I cleaned out the lower shelf that used to contain lots of things not suitable for children (and found the lovely Swedish tea-light holder sheared off, that probably happened during a past visit and I didn't get told). I put up a sign and some stickers and put some toys on the shelf:

Oh, that Monchhichi, WiseKid didn't like it so it is still in pristine condition, it is just too cute for words:

2014-02-23

Schweineöde

My university moved some departments (mine included) to a former industrial area in Berlin, Schöneweide (English: beautiful field), five years ago. This part of town is often called "Schweineöde" (English: pig's wasteland) by the locals. Located on the Spree, it was an area with heavy industrialization that broke down during the German Democratic Republic times and for decades was known for unemployment, abandoned buildings, and Neonazis.
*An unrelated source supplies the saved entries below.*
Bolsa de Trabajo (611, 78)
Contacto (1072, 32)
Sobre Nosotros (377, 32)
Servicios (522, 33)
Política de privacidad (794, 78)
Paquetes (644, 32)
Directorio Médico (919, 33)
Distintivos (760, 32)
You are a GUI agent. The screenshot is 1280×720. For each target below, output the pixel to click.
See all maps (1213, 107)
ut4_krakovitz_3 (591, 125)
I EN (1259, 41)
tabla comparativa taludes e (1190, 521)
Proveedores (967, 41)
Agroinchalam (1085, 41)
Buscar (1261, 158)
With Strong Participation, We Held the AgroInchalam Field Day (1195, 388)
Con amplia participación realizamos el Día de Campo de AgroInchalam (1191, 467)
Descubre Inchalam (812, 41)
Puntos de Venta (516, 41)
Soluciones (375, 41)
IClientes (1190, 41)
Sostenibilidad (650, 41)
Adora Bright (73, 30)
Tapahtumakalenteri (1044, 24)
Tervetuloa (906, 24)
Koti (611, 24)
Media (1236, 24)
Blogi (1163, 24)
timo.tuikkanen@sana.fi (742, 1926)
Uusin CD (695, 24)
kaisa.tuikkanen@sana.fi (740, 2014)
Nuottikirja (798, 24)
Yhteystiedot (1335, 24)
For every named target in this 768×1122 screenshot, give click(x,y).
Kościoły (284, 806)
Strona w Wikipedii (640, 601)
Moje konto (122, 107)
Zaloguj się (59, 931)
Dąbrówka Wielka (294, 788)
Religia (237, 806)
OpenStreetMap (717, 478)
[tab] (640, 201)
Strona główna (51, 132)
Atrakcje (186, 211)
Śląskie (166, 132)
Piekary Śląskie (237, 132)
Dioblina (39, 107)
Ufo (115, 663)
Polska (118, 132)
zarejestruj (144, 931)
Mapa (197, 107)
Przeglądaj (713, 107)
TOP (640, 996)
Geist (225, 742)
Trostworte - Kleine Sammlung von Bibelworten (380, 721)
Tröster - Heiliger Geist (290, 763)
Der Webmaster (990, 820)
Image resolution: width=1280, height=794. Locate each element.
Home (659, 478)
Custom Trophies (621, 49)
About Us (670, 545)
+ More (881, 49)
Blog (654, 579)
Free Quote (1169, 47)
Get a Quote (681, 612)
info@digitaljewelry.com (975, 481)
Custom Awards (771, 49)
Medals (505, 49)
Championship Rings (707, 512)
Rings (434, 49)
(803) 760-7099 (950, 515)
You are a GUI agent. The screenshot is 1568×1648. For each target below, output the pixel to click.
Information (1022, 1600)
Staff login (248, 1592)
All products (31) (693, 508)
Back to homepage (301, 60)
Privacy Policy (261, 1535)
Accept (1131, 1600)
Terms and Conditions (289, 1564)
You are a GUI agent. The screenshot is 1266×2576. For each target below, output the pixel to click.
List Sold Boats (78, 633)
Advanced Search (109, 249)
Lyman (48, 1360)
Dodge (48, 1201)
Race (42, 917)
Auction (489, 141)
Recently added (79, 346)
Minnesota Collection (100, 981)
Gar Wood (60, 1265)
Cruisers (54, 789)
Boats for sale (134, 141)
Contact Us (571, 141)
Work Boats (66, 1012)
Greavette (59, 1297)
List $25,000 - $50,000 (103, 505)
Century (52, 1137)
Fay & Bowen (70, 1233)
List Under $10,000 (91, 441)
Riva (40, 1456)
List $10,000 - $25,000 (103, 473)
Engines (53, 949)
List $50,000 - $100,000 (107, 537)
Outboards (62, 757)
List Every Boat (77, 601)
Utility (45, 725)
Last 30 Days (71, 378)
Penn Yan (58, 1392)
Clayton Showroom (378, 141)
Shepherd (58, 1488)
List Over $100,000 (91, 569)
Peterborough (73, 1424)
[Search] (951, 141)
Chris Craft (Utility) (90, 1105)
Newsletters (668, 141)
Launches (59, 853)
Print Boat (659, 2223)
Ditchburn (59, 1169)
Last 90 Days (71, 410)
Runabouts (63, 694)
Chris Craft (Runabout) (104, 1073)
The latter had their headquarters here, a clothing store and some pubs, but that is now changing. One of the pubs has finally lost the last court suit brought by the owner and is being forced to move.

In 2004 Carsten Otte published a book called "Schweineöde" with Eichborn (reviews in German at Cicero and Perlentaucher). The book is about Raimund Kuballa, bored millionaire from the West who rents a room in Schöneweide and experiences, as Otte writes, "Einsamkeit, Haß, Zuneigung, Liebe, Ablehnung, Gewalt, Erniedrigung, Ohnmacht und Macht" (loneliness, hate, affection, love, rejection, violence, humilation, impotence and power) during his years of living in a small apartment in the Rathenaustraße. Most particularly, he becomes so fascinated with the history of the former Eastern German secret police Stasi, that he himself turns to information gathering, denunciation, even framing his neighbor and rival for the love of Jana in order to get him jailed.

Oberschöneweide
CC-BY-NC-SA, WiseWoman
I was at the beginning fascinated to read about this part of town, and it was interesting to see how Kuballa was drawn into his obsession with the Stasi. But the book soon got bogged down and Otte didn't really have any idea how to end the book. But for a first novel I suppose that is often the case. I often wondered while reading the book if Otte himself had lived in this apartment and was describing his neighbors.

In any case, this part of town is slowly pulling itself out of the muck. Since 7000 students and teachers trek out to the university every weekday, espresso bars and cafes have sprung up, and the art scene is rapidly developing. The rents are still cheap here and a walk along the Spree is a great way to spend a sunny afternoon.

2014-01-04

Simon and the Oaks

Swedish TV broadcast the 2011 film "Simon and the Oaks" (Simon och ekarna) this evening with one of my favorite German actors, Jan-Josef Liefers, playing a supporting role.

The story, after a book by Marianne Fredriksson, is complicated. Simon is growing up in the late 1930s in a working class family near the water outside of Gothenburg. He is more interested in reading, his best friends are the oak trees high above the water. He insists on going to school in town, and there meets Isak, the son of a German Jewish bookseller who fled Berlin with his wife and son. Isak and Simon become friends, and slowly exchange families. Isak learns the trade of a carpenter, Simon embraces the music and literature he is exposed to in Isak's father's house.

Eventually, Simon learns that he is adopted and that his father was also a German Jew. He searches for his roots, eventually finding an uncle and learning that his birthfather died just a few years ago.

It is a sweet family story, a little heavy on the classical music, but it tells the story of how people came to terms with World War II living far away but still so near to the horrors that were happening.

Liefers is superb – he seems to have learned Swedish for the role. It is his voice, speaking excellent Swedish with a German accent, intermingled with German. The other characters are also very well done, complicated people with secrets and longings and desires. They are not plastic perfect happy people, but they are very real. The cinematography, cutting between seasons, inside and outside, light and dark, is very well done, capturing the spectacular light of Sweden on a sunny summer day and the gloom of deepest winter night. 

You feel that you have really gotten to know these people and want the story to continue as the credits begin to roll.